Newest Kids' Share Report Projects Further Decline in Spending on Children

Federal spending on children will continue its expected decline, falling to roughly 7 percent of outlays and less than 2 percent of the economy by 2028, according to the 2018 report from the Kids' Share project at the Urban Institute released last week. The report also confirms several projections from our recent paper, Budgeting for the Next Generation: How Do Kids Fare?, including that spending on interest on the debt will exceed spending on children within just two years. 

Among the report's findings:

  • In 2017, the federal government spent $375 billion on children younger than 19. Along with $106 billion in tax reductions for families with children, resources for children totaled $481 billion. 
  • Spending on children made up about 2 percent of gross domestic product (GDP) in 2017 and is projected to decline further to 1.6 percent by 2028. Total support for children, an amount that includes tax provisions designed to support children, would fall from 2.5 percent of GDP in 2017 to 2.1 percent by 2028.
  • The children's share of the federal budget is expected to fall from 9.4 percent of outlays in 2017 to 6.9 percent by 2028. Using CRFB's calculations of Kids' Share data, total support for children would drop from 8.7 percent of comparable resources in 2017 to 6.6 percent in 2028. 
  • Interest costs are expected to exceed spending on children by 2020, and interest payments will more than double in dollars within a decade.

The results of the report were released at an event hosted by the Urban Institute on July 18. Maya MacGuineas, president of the Committee for a Responsible Federal Budget, was among the panelists who weighed in on the latest numbers and discussed how the current political climate and budget process favor policymaking that is more focused on the short term than the long term, which leads to children becoming a lower priority in the federal budget.

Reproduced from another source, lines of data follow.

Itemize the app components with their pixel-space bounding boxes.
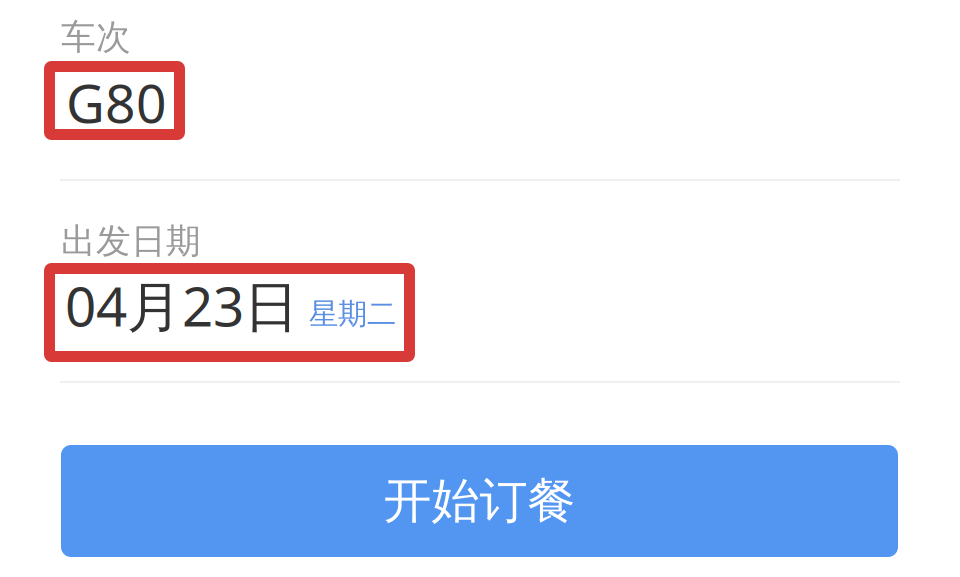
staticText: 04月23日	[65, 269, 299, 342]
staticText: G80	[66, 67, 167, 138]
staticText: 星期二	[309, 296, 396, 332]
button[interactable]: 开始订餐	[61, 445, 898, 557]
staticText: 出发日期	[61, 220, 201, 263]
staticText: 开始订餐	[384, 472, 576, 530]
staticText: 车次	[61, 16, 131, 59]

Kids' Share 2018 shows that health care and tax provisions, both in the form of refundable tax credits and tax reductions, dominated the sources of federal support for children in 2017. Nutrition programs, income security programs such as Social Security and Temporary Assistance for Needy Families, and education also contributed significantly to support for children. 

Source: Urban Institute Kids' Share 2018

As a share of the budget, Kids' Share 2018 shows that the federal government devoted even less to children in 2017 than 2016. While a decrease was expected, the updated numbers also show that investment in children captured a slightly lower level of federal and economic resources last year than previously estimated. End-of-the-decade projections, which are based on current law assumptions that recent tax cuts and discretionary spending increases will expire, are also lower than prior projections.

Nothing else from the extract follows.